O interesse pela terra brasileira, pelo homem brasileiro, pela revitalização do regionalismo universalizante e do folclore em sua referência original, pela criação de uma expressão de língua brasileira e pela participação ativa na vida nacional, pela invenção de uma linguagem nova - formalizou a contribuição do Modernismo. Em Minas e no país, Carlos Drummond de Andrade, Abgar Renault, Emílio Moura, João Guimarães Rosa, Murilo Mendes, Alphonsus de Guimaraens, Jorge de Lima, Ascenso Ferreira, Menotti del Pichia, Henriqueta Lisboa, Affonso Ávila, Dante Milano, Cecília Meireles, Cassiano Ricardo, João Cabral de Melo Neto, Manuel Bandeira, Gilberto Mendonça Teles, Augusto e Haroldo de Campos, Décio Pignatari, Wlademir Dias-Pino eram como ainda são alguns dos principais autores com vigência a partir de 1950, São autores imprescindíveis para reconhecimento da formação teórica e identificação do parâmetro da criatividade literária brasileira.

Contudo, no decorrer dos anos 50, quando estavam em voga o pathos de Augusto Frederico Schmidt, a "ideologia" poética de Rainer Maria Rilke e Rabindranath Tagore, a filosofia dos opostos de Schopenhauer e Kierkegaard, além do existencialismo de Sartre, entre outros influentes, a literatura em Oliveira estava limitada na linguagem impregnada de influências simbolistas e parnasianas, nos sonetos, rondós, baladas e alegorias. Os poetas da cidade nessa época produziam ainda com a expressão dos ismos pré-modernistas, sem, no entanto, se posicionarem na nova realidade brasileira, sobretudo a partir da Semana de 22 ou mesmo diante do formalismo bigornoso da Geração de 45.
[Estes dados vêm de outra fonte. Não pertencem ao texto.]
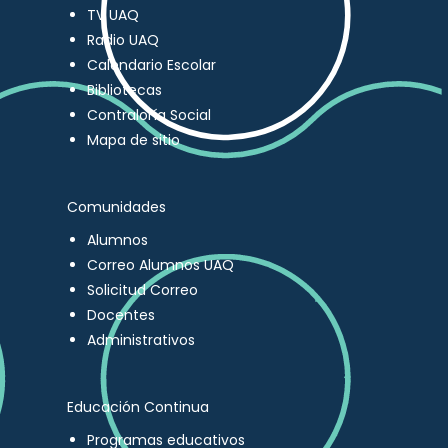
TV UAQ
Radio UAQ
Calendario Escolar
Bibliotecas
Contraloría Social
Mapa de sitio
Comunidades
Alumnos
Correo Alumnos UAQ
Solicitud Correo
Docentes
Administrativos
Educación Continua
Programas educativos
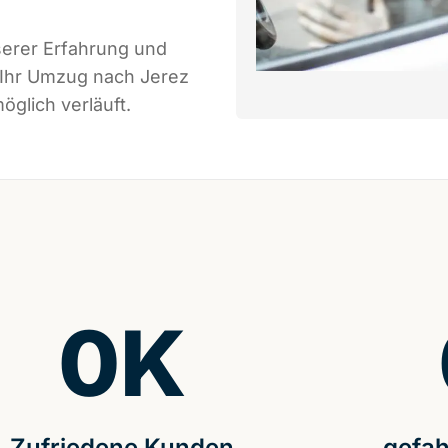
serer Erfahrung und
 Ihr Umzug nach Jerez
öglich verläuft.
0
K
Zufriedene Kunden
gefah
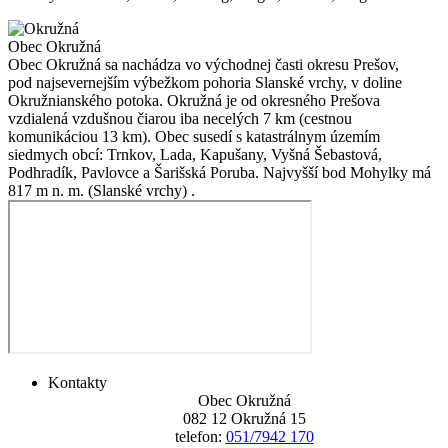
Obec Okružná
Obec Okružná sa nachádza vo východnej časti okresu Prešov,
pod najsevernejším výbežkom pohoria Slanské vrchy, v doline
Okružnianského potoka. Okružná je od okresného Prešova
vzdialená vzdušnou čiarou iba necelých 7 km (cestnou
komunikáciou 13 km). Obec susedí s katastrálnym územím
siedmych obcí: Trnkov, Lada, Kapušany, Vyšná Šebastová,
Podhradík, Pavlovce a Šarišská Poruba. Najvyšší bod Mohylky má
817 m n. m. (Slanské vrchy) .
Kontakty
Obec Okružná
082 12 Okružná 15
telefon:
051/7942 170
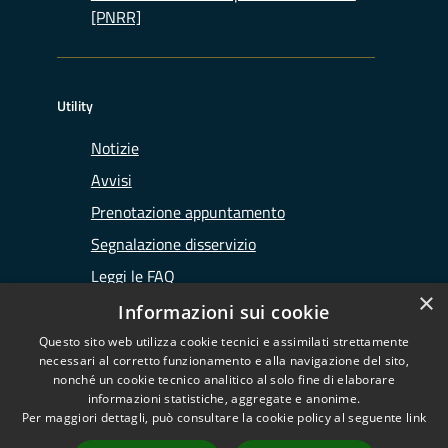
[PNRR]
Utility
Notizie
Avvisi
Prenotazione appuntamento
Segnalazione disservizio
Leggi le FAQ
×
Richiesta assistenza
Informazioni sui cookie
Questo sito web utilizza cookie tecnici e assimilati strettamente
necessari al corretto funzionamento e alla navigazione del sito,
nonché un cookie tecnico analitico al solo fine di elaborare
informazioni statistiche, aggregate e anonime.
RSS
Copyright © 2026 • Ufficio
Per maggiori dettagli, può consultare la cookie policy al seguente
link
Accessibilità
d'Ambito di Lodi • Powered by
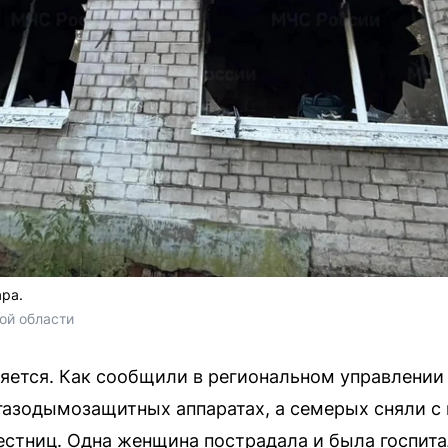
ра.
ой области
яется. Как сообщили в региональном управлении
азодымозащитных аппаратах, а семерых сняли с 
стниц. Одна женщина пострадала и была госпит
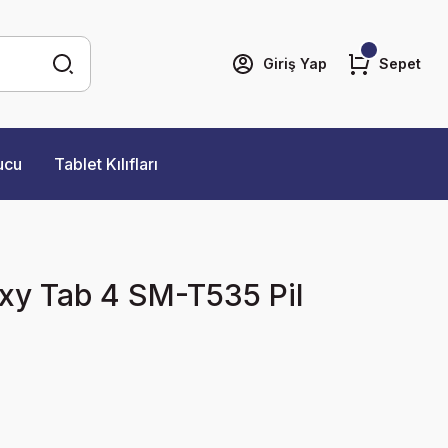
Giriş Yap
Sepet
ucu
Tablet Kılıfları
y Tab 4 SM-T535 Pil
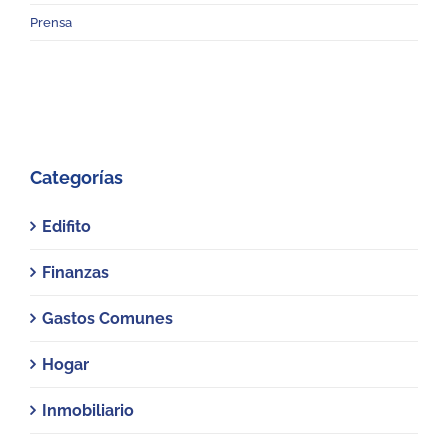
Prensa
Categorías
Edifito
Finanzas
Gastos Comunes
Hogar
Inmobiliario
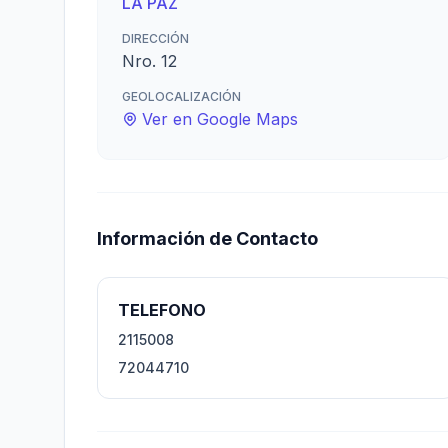
LA PAZ
DIRECCIÓN
Nro. 12
GEOLOCALIZACIÓN
Ver en Google Maps
Información de Contacto
TELEFONO
2115008
72044710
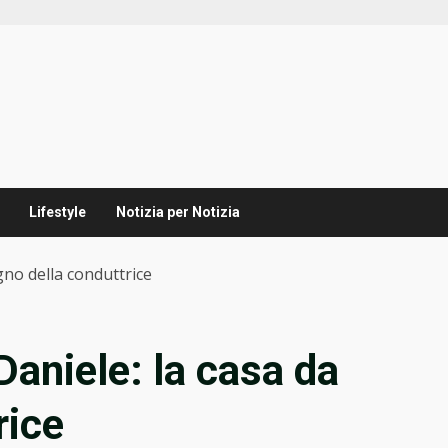
Lifestyle
Notizia per Notizia
gno della conduttrice
Daniele: la casa da
rice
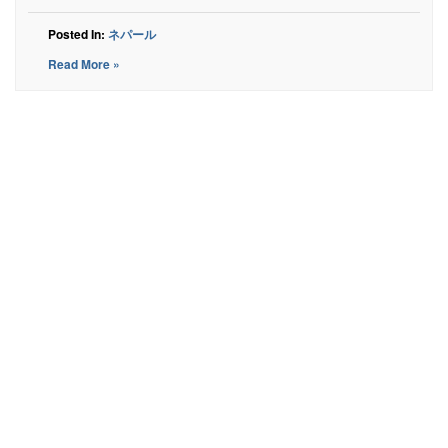
Posted In:
ネパール
Read More »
Os poetas dessa época optaram por uma linha pós-romântica no temário, mas sem uma linguagem peculiar da experiência de expressão criativa que assumisse a visão nacional da coisa brasileira. Não se lhes nega, porém, a intenção de, às vezes registrar a paisagem oliveirense, a cor local, uma espécie de pedagogia da palavra realizada através de saraus em casarões e grêmios literários, programas de rádio, publicações na Gazeta de Minas e de alguns livros. Entre outros, eram autores destacáveis dos anos 50 Sebastião Nery, Geraldo Ribeiro de Barros, José Leite, Antenor de Castro, Alcindo Ribeiro de Souza, José Oiticica, Nelson Leite, Peggy de Castro Abreu, Pe. Ananias, monsenhor Medeiros Leite, Sefiza Laranjo Restier, Iolanda Chagas Ribeiro de Castro, Benedito Luz (Belux), José Euclides Andrade, Paulo Pinheiro Chagas, Eurico dos Santos, Gumercindo da Silveira, Hilda Fernal Cascão, Mauro Fernal, José Maria Lobato, João Rabiço, Neif Mattar, Olavo Trindade, Paulo P. de Carvalho, Pinheiro Campos, Rafael Siqueira, Silveira Neto, Walter Cordeiro.